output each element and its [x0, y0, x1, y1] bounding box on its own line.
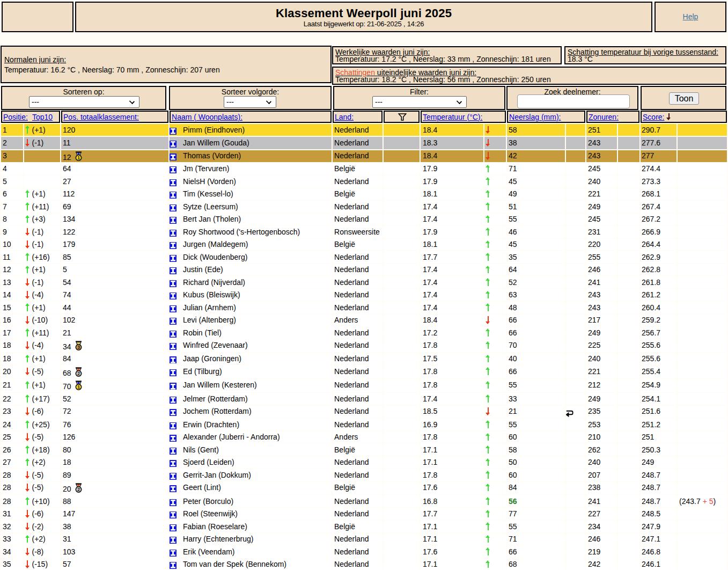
- svg-text:1: 1: [77, 384, 80, 390]
- svg-text:2: 2: [77, 487, 80, 492]
- svg-text:3: 3: [77, 345, 80, 350]
- svg-text:1: 1: [77, 155, 80, 160]
- svg-text:2: 2: [77, 371, 80, 376]
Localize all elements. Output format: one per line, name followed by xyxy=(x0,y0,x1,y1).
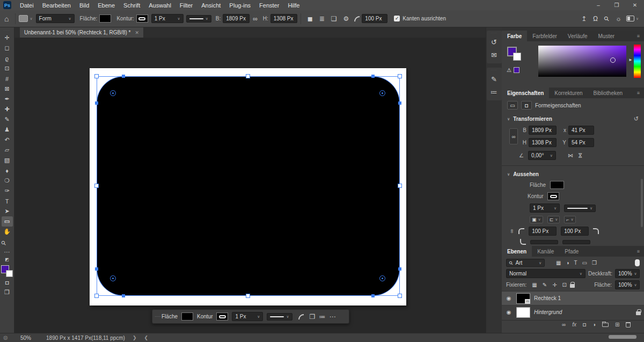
----
▶ _Instructions for the task_
Set down each entry again exactly as written. Pictures stay out.

▶ _Answer to the exercise_
output each element and its [x0, y0, x1, y1] bounding box on its own line.
- svg-text:1: 1: [77, 384, 80, 390]
- svg-text:2: 2: [77, 487, 80, 492]
- svg-text:3: 3: [77, 345, 80, 350]
- svg-text:1: 1: [77, 155, 80, 160]
- svg-text:2: 2: [77, 371, 80, 376]
Localize all elements. Output format: one per line, name followed by xyxy=(x0,y0,x1,y1).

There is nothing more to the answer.